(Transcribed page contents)
========================
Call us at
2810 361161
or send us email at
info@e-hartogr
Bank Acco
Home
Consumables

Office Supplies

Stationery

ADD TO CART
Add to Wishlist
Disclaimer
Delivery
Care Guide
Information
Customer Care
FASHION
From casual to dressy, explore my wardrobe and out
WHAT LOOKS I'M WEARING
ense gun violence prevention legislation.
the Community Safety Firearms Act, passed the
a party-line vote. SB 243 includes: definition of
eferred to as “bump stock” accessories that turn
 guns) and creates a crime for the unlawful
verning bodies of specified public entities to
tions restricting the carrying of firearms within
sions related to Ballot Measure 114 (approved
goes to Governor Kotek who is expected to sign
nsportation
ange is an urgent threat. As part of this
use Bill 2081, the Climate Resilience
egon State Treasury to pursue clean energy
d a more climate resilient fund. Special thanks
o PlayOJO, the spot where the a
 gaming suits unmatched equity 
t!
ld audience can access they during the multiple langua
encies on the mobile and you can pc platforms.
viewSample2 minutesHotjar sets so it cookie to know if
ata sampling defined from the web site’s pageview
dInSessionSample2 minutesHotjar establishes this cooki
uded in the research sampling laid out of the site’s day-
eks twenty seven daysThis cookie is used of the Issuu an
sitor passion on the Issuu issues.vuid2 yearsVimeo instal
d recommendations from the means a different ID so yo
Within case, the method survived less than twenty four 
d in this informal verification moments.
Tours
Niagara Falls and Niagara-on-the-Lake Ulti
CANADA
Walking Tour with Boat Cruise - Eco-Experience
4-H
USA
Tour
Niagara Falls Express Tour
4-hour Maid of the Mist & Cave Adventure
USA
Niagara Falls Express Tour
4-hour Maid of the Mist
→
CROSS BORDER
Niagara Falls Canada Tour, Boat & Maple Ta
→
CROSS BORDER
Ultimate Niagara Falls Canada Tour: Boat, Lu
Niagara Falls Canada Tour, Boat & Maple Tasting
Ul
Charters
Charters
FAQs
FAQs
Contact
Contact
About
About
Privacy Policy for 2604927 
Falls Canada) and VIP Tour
========================
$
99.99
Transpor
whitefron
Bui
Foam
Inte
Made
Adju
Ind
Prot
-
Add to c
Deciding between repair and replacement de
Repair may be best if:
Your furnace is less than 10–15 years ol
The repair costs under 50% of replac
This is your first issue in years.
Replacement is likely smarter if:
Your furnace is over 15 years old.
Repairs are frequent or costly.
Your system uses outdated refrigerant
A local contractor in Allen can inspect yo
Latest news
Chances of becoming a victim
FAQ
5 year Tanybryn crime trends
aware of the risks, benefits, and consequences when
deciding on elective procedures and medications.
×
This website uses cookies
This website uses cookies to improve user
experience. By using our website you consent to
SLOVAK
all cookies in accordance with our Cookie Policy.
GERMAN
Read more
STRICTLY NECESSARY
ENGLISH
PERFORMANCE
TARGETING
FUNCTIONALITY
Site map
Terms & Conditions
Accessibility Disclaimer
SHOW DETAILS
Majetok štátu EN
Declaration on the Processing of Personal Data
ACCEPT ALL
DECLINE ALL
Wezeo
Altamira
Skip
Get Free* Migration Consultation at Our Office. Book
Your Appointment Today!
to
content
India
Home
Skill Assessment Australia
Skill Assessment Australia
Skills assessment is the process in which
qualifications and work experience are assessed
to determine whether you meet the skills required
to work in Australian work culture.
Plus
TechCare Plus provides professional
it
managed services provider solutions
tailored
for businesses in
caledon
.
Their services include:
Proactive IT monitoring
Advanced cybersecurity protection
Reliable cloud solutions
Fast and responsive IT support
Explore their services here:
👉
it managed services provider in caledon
========================
=== TASK INSTRUCTIONS ===
Using the entries above, give again exactly the lines from the line holding "d a more climate" through the line holding "viewSample2 minutesHotjar sets". Include both end lines and nothing else.

=== REPLY ===
d a more climate resilient fund. Special thanks
o PlayOJO, the spot where the a
 gaming suits unmatched equity 
t!
ld audience can access they during the multiple langua
encies on the mobile and you can pc platforms.
viewSample2 minutesHotjar sets so it cookie to know if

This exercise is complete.